Fig 3. Brain propofol concentration data used for model fitting.

Brain propofol concentration measured and fitted for all experiments used in model creation. In each graph, the shaded grey area shows the infusion rate in mg⋅kg^-1⋅min^-1 used in each experiment. These rate data are plotted on a log scale displayed on the right y-axis. Heavy black lines show the propofol concentration predicted in the brain tissue in response to the infusion used in that experimental set according to the final set of pharmacokinetic rate constants obtained after fitting all four experimental paradigms. Connected points indicate the propofol concentration measured in the brain tissue samples from a single subject. (A) and (B) show the simple infusions used. (A) 150 mg⋅kg^-1⋅min^-1 for 6 seconds. (B) 2 mg⋅kg^-1⋅min^-1 for 1 hour. (C) and (D) show the infusions resulting from the first and second attempts at achieving brain TCI, both targeting 10 μg/g in the brain tissue.

Fig 4. Blood propofol concentration data used for model fitting.

Blood propofol concentrations measured from the same experiments represented in Fig 3. As in Fig 3, the shaded grey area shows the infusion rate in mg⋅kg^-1⋅min^-1 used in each set of experiments. Heavy red lines show the propofol concentration predicted in the blood. Connected points indicate the propofol concentration measured in the blood of a single subject. (A) and (B) show the simple infusions used. (A) 150 mg⋅kg^-1⋅min^-1 for 6 seconds. (B) 2 mg⋅kg^-1⋅min^-1 for 1 hour. (C) and (D) show the infusions resulting from the first and second attempts at achieving brain TCI, both targeting 10 μg/g in the brain.

Fig 5. Model validation data.

The infusion (grey shaded area) was computed to target brain concentration of 10 μg⋅g^-1 (A and B) or 15 μg⋅g^-1 (C). Predicted propofol concentration in the brain (A and C) and blood (B) are shown by thick black and red lines, respectively. Measured propofol concentration in the brain (A and C) and blood (B) are shown as points. Points are colour coded by subject. The data from panels A and C were replotted in (D) as the moving average and standard deviation of the normalized propofol concentration in brain tissue, relative to the target concentration.

Fig 6. Electrocorticographic verification of anesthetic depth.

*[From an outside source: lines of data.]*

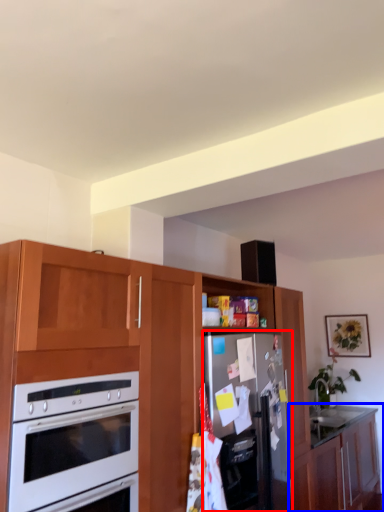 Question: Which point is closer to the camera, refrigerator (highlighted by a red box) or cabinetry (highlighted by a blue box)?

Choices:
 (A) refrigerator
 (B) cabinetry

Answer: (A) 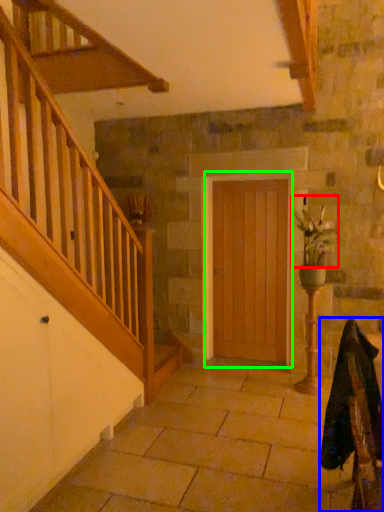 Question: Based on their relative distances, which object is farther from floral arrangement (highlighted by a red box)? Choose from rocking chair (highlighted by a blue box) and door (highlighted by a green box).

Choices:
 (A) rocking chair
 (B) door

Answer: (A) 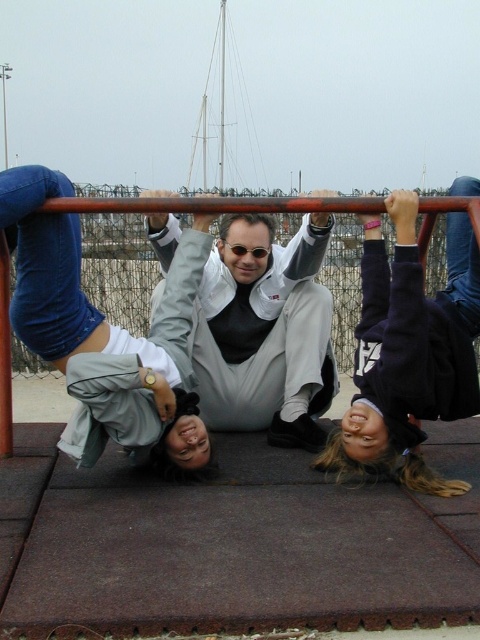 Question: Is dark blue sweater at center smaller than white matte jacket at center?

Choices:
 (A) yes
 (B) no

Answer: (A)

Question: Does dark blue sweater at center appear on the left side of white matte jacket at center?

Choices:
 (A) yes
 (B) no

Answer: (B)

Question: Among these objects, which one is farthest from the camera?

Choices:
 (A) white matte jacket at center
 (B) dark blue sweater at center

Answer: (A)

Question: Where is dark blue sweater at center located in relation to white matte jacket at center in the image?

Choices:
 (A) below
 (B) above

Answer: (A) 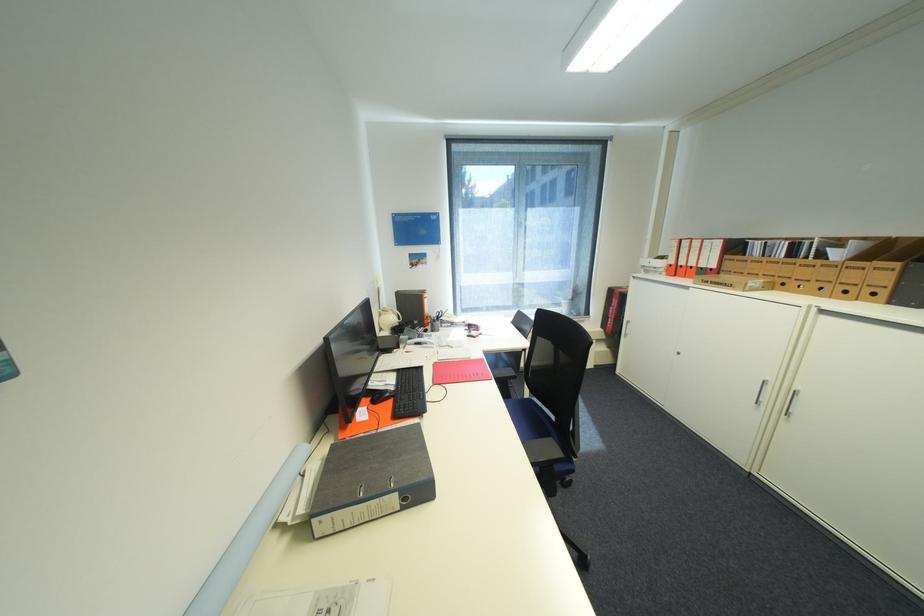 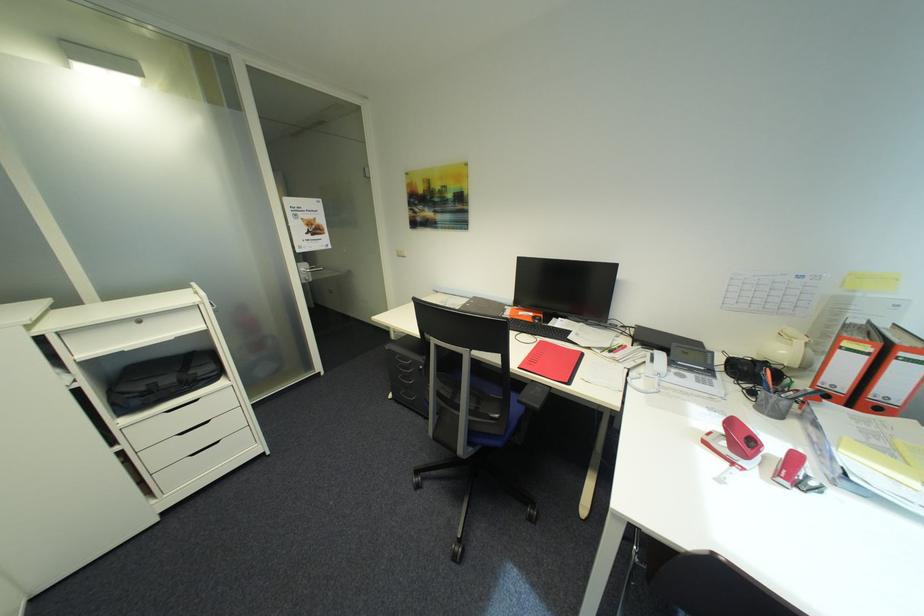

Each trace represents a 10 second segment of spontaneous ECoG recorded over the mouse somatosensory cortex while the mouse is receiving TCI propofol. This data was collected beginning 20 minutes into a 30 minute recording. The target brain concentration of propofol is 10 μg⋅g^-1 in the top trace (A). This trace shows that the alpha frequency is prominent from 4–7 seconds. In contrast, the target brain concentration in the bottom is 15 μg⋅g^-1 (B), during which a deeper anesthetic state is illustrated by burst suppression.